As far as I can tell the ruins of the future cities are 80% tin cans and empty soda bottles
posted by The Whelk at 1:33 PM on March 22, 2012 [4 favorites]


Well, that's a relief.
posted by jimmythefish at 1:35 PM on March 22, 2012 [1 favorite]


As far as I can tell the ruins of the future cities are 80% tin cans and empty soda bottles

Don't knock the tin cans. What else are you going to make your nuka-grenades out of?
posted by radwolf76 at 1:39 PM on March 22, 2012 [6 favorites]


empty soda bottles

bottlecaps!
posted by bonehead at 1:42 PM on March 22, 2012 [9 favorites]
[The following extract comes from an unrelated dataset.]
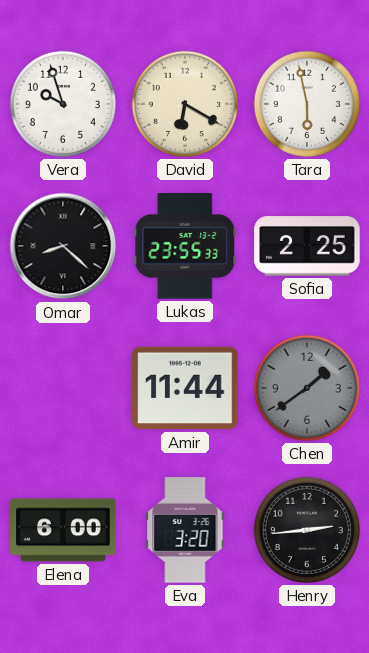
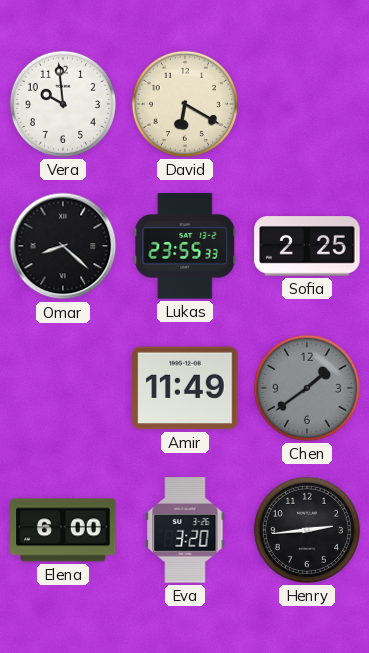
Vera: 9:57 -> 9:59
Tara: 5:58 -> none
Amir: 11:44 -> 11:49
Well- you just have to read one of his books to see this; it's not really that he's optimistic about the collapse, but rather the rebuilding, of civilization- and the ease with which it might be (on a geological timescale) Thanks for sharing this - I happen to be in the middle of Children of the Sky, and it's not as groundbreaking as his other stuff, but still pretty interesting.
posted by MangyCarface at 1:48 PM on March 22, 2012 [3 favorites]


80% tin cans and empty soda bottles

Tin will be gone soon, but plastic can last a million years or more. Styrofoam cups in particular are thought will last the longest for some reason. You can leave messages to the future by carving things in cups before tossing.
posted by stbalbach at 1:48 PM on March 22, 2012 [1 favorite]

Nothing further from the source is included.